Das System müsste so intelligent und grosszügig sein, um dies zu verhindern. Aber es gibt keinen plausiblen Grund, eine 65-jährige Juristin aus dem Arbeitsmarkt zu werfen, weil eine 62-jährige Verkäuferin verständlicherweise erschöpft ist.
Und noch ein Wort zu den Jungen.
Bitte.
Etwas überspitzt formuliert ist es doch heute so, dass man die Pensionierten, viele von ihnen Schweizerinnen und Schweizer, dank der Personenfreizügigkeit durch junge ausländische Fachkräfte ersetzt.

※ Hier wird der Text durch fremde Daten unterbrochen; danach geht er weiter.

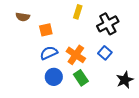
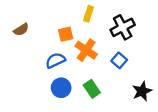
brown semicircle: (23, 17) -> (21, 30), moved, turned -40
orange square: (46, 30) -> (66, 34), moved
orange cross: (76, 55) -> (86, 50), moved

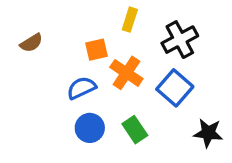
blue square: (119, 60) -> (175, 88), size x1.5
black star: (142, 91) -> (208, 133), turned 30

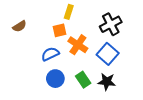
yellow rectangle: (130, 20) -> (69, 12), moved
black star: (208, 133) -> (107, 82), moved

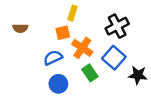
brown semicircle: (19, 26) -> (20, 28), turned 32
green rectangle: (83, 80) -> (90, 73), moved
black star: (107, 82) -> (138, 75), moved

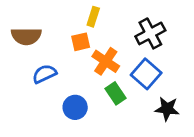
brown semicircle: (20, 28) -> (26, 36), size x1.5
blue semicircle: (53, 58) -> (44, 74), moved
black star: (138, 75) -> (167, 109), moved

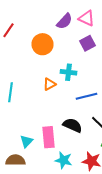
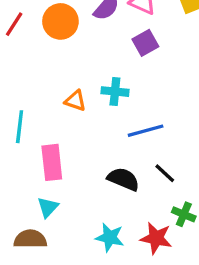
orange circle: (42, 44) -> (60, 21), moved
orange triangle: (50, 84) -> (75, 101), moved, turned 48
pink rectangle: (48, 137) -> (52, 162), moved

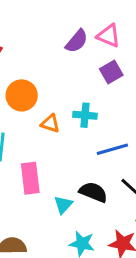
orange circle: (60, 21) -> (22, 95), moved
cyan triangle: (48, 207) -> (63, 205), moved

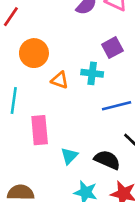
purple square: (111, 72) -> (112, 48), moved
black semicircle: (93, 192) -> (107, 160), moved

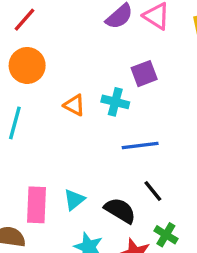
orange circle: (34, 53) -> (27, 65), moved
pink rectangle: (40, 130) -> (36, 205), moved

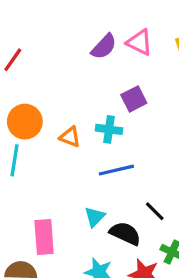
orange circle: (27, 65) -> (25, 122), moved
blue line: (140, 146) -> (116, 170), moved
cyan triangle: (74, 200) -> (95, 217), moved

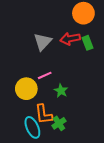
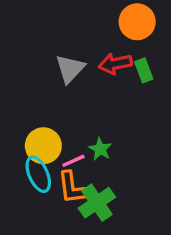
pink line: (45, 75) -> (73, 161), moved
green cross: (59, 123) -> (97, 203), size x1.5
cyan ellipse: (32, 127) -> (38, 174), moved

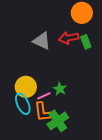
gray triangle: (70, 69) -> (42, 41), turned -48

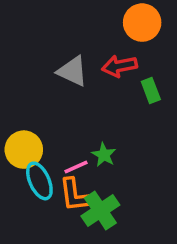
green rectangle: (86, 42) -> (151, 90), moved
yellow circle: (26, 87) -> (24, 150), moved

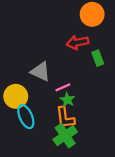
gray triangle: (73, 71) -> (40, 72), moved
pink line: (76, 167) -> (63, 87), moved
orange L-shape: (74, 195) -> (65, 118), moved

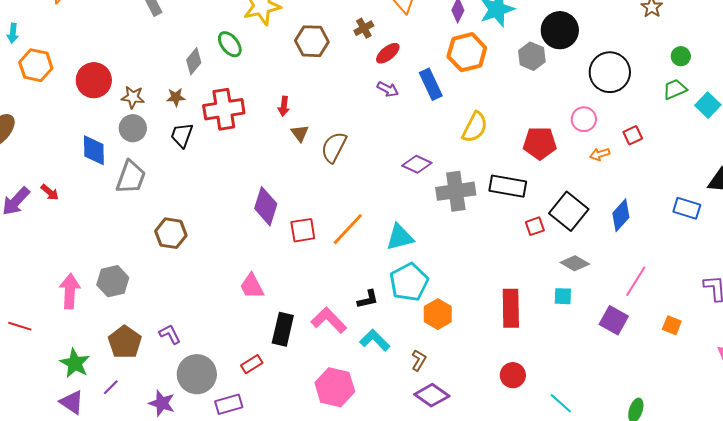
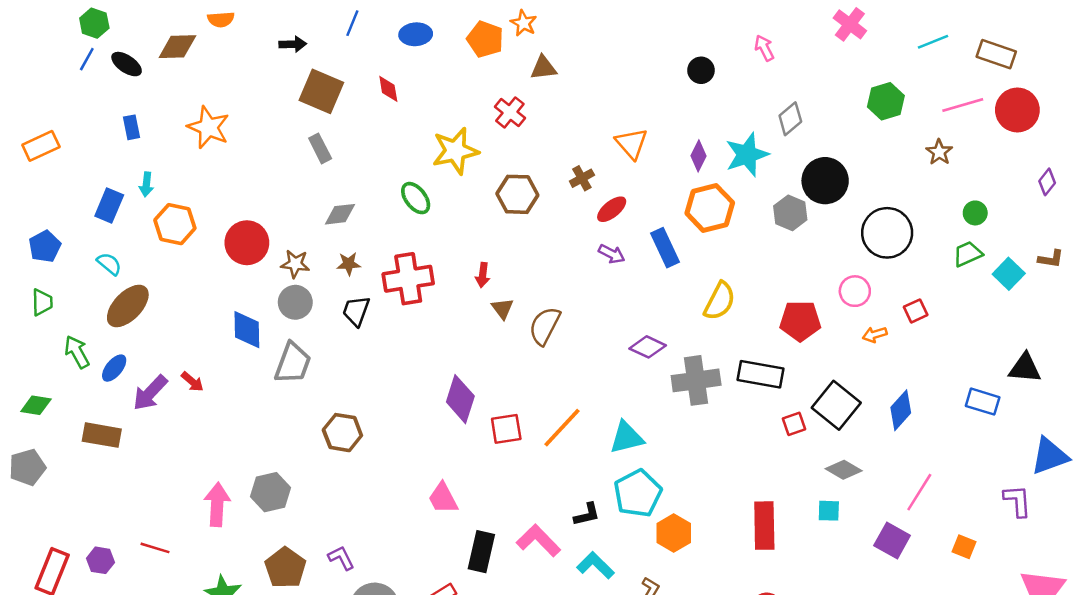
gray diamond: (194, 61) -> (340, 214), moved, turned 44

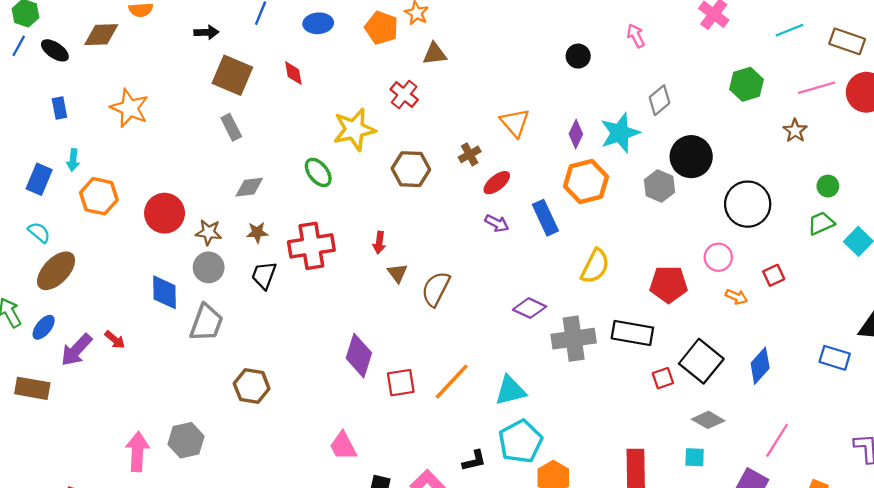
orange arrow: (875, 335) -> (736, 297), turned -140

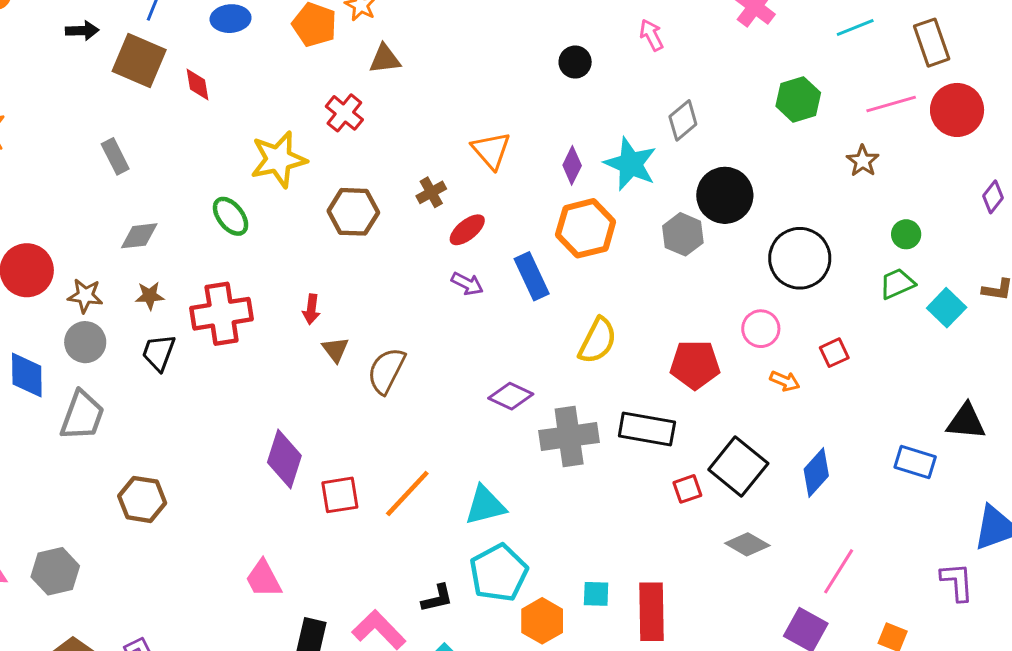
brown rectangle: (847, 41) -> (932, 43), turned 52
brown square: (232, 75) -> (139, 61), moved
cyan star: (620, 133) -> (630, 164), turned -30
cyan square: (695, 457) -> (596, 594), moved

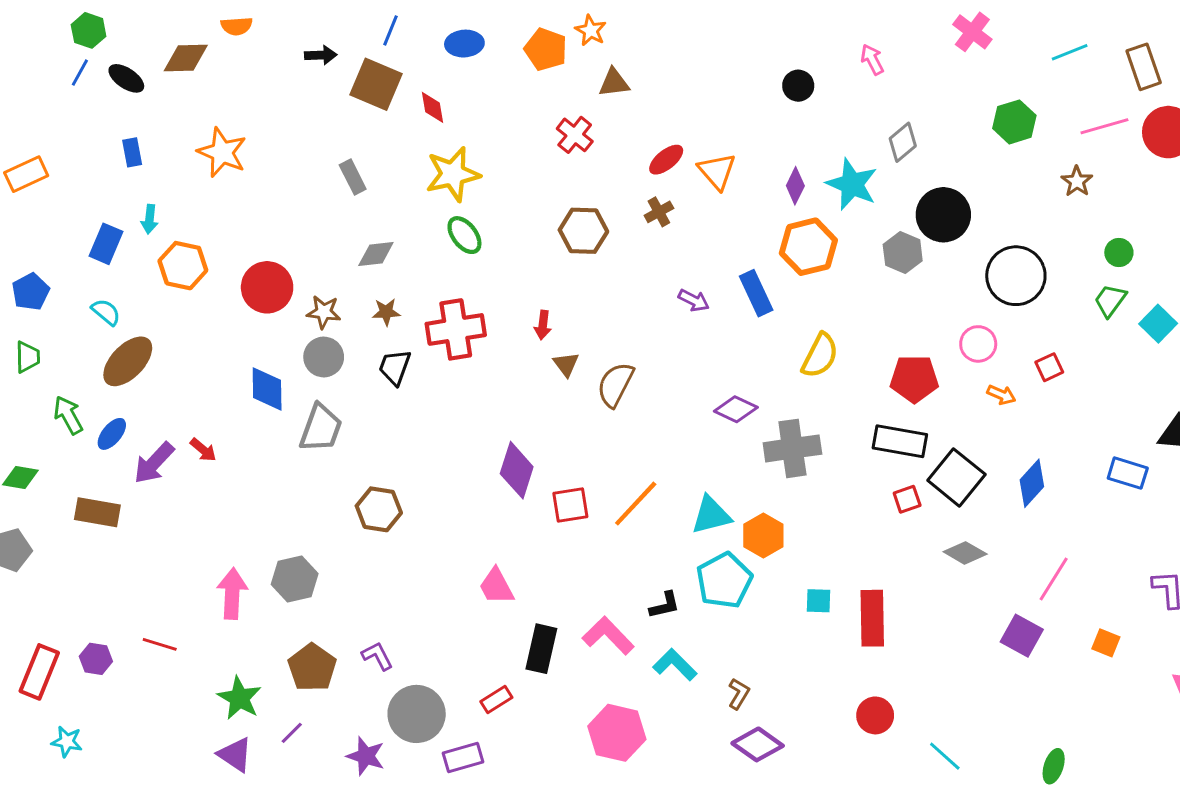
yellow star: (278, 159) -> (453, 174), moved
red ellipse: (467, 230) -> (666, 160), moved
green trapezoid: (897, 284) -> (1110, 300), turned -30
black rectangle: (647, 429) -> (900, 441), moved
orange hexagon: (542, 621) -> (763, 535), moved

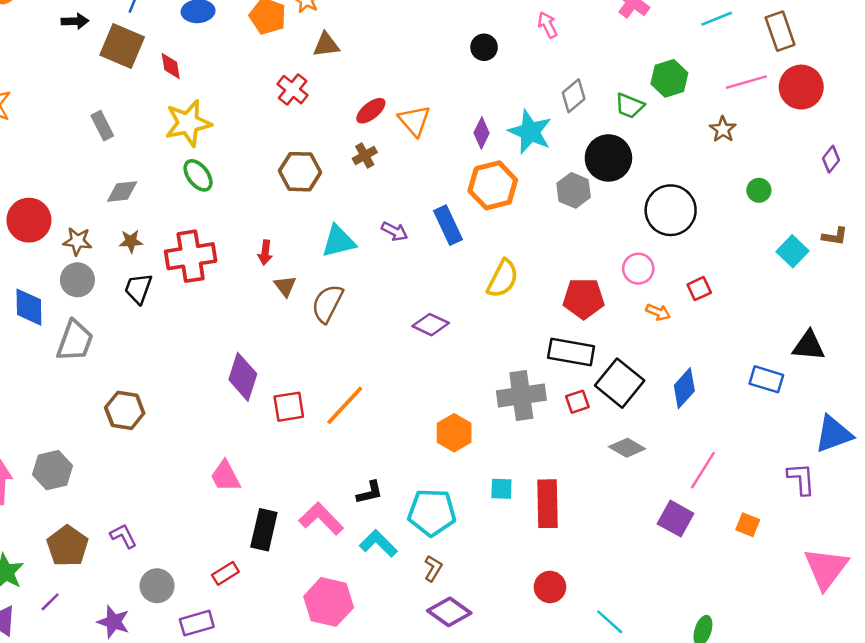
green trapezoid: (1110, 300) -> (630, 106), moved, turned -104
gray cross: (792, 448) -> (521, 395), moved
cyan triangle: (711, 515) -> (339, 241), moved
cyan pentagon: (724, 580) -> (432, 512), moved, turned 30
gray circle: (417, 714) -> (157, 586), size x0.7

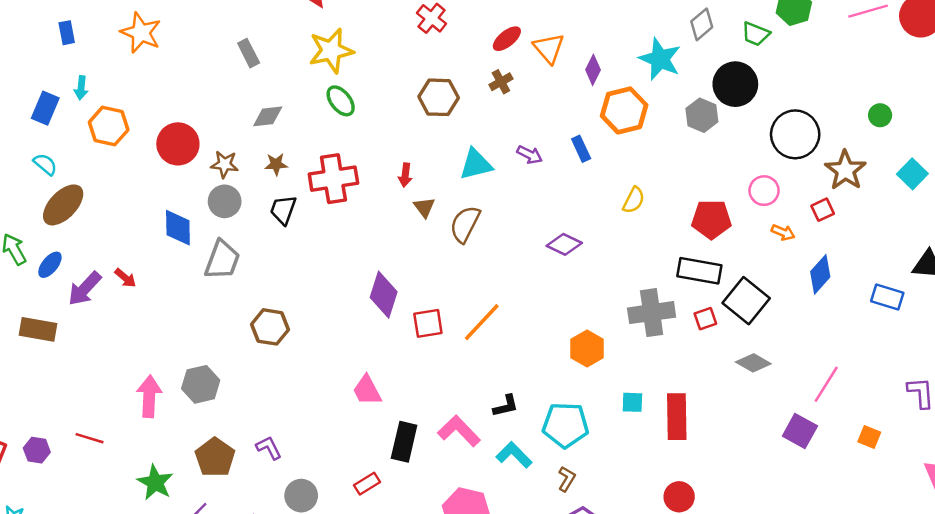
brown star: (723, 129) -> (845, 170), moved, size x1.6
purple diamond: (482, 133) -> (593, 70), moved
blue rectangle: (448, 225) -> (581, 149), size x0.7
yellow semicircle: (503, 279) -> (634, 200), size x0.7
blue diamond: (684, 388) -> (820, 274), moved

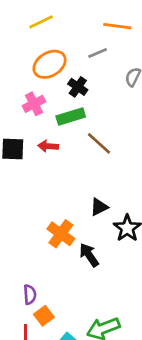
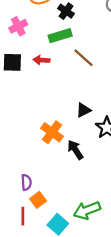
pink cross: (34, 104) -> (18, 26), moved

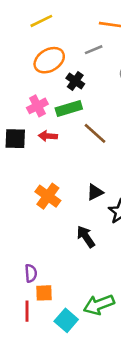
pink cross: (18, 26) -> (37, 106), moved
orange cross: (52, 132) -> (48, 196), moved
orange square: (38, 200) -> (44, 293), turned 35

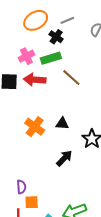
gray line: (94, 50) -> (67, 20), moved
red arrow: (48, 136) -> (35, 80), size x1.5
black triangle: (95, 192) -> (62, 124), moved, turned 32
black arrow: (86, 237) -> (64, 158), turned 78

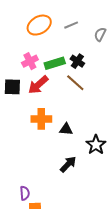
black cross: (56, 37) -> (77, 61), moved
red arrow: (35, 80) -> (38, 85), turned -45
orange cross: (35, 127) -> (41, 119), moved, turned -36

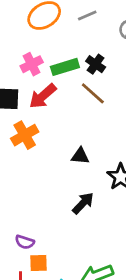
orange cross: (41, 119) -> (25, 135), moved, turned -30
purple semicircle: (25, 193) -> (25, 242), turned 112

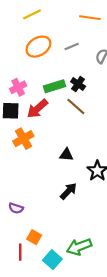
pink cross: (32, 64) -> (18, 87), moved
purple semicircle: (25, 242) -> (16, 208), moved
orange square: (39, 263) -> (34, 237), turned 32

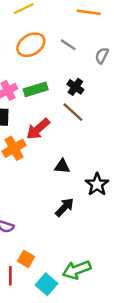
gray line: (72, 47) -> (68, 45), turned 56
green rectangle: (54, 86) -> (36, 89), moved
red arrow: (37, 109) -> (38, 129), moved

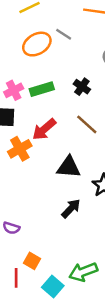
gray line: (68, 45) -> (64, 34), moved
brown line: (73, 112) -> (87, 124), moved
black triangle: (62, 166) -> (69, 167), size x1.5

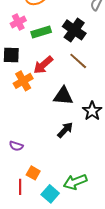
black cross: (82, 87) -> (74, 30), size x1.6
pink cross: (14, 90) -> (18, 22), moved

Das ist ein volkswirtschaftlicher Unsinn sondergleichen. Die massive Zuwanderung hängt zumindest teilweise damit zusammen. Und dies wiederum ermöglicht es der SVP, mit populistischen Slogans Wahlerfolge zu erzielen.
Die Linke hat bei dieser Frage die Mehrheit der Bevölkerung auf ihrer Seite.
Weil sie den Leuten suggeriert, sie würden etwas verlieren. Oder man würde ihnen etwas wegnehmen. Mit einer Abschaffung der faktischen Zwangspensionierung schenkt man den Leuten vielmehr etwas: Wahlfreiheit. Das gegenwärtige System ist allein schon aufgrund der demografischen Entwicklung nicht aufrechtzuerhalten. Die Reformvorschläge der bürgerlichen Rentenpolitiker bewegen sich unoriginell nur innerhalb des bestehenden Systems. Sie sind auf die Erhöhung des Rentenalters fixiert – was in der Schweiz in absehbarer Zeit nicht mehrheitsfähig ist.
* Felix E. Müller: Schafft die Pensionierung ab. Eine Streitschrift. Voima-Verlag 2025, ca. 23 Franken. Erscheint am 25. 11. 2025.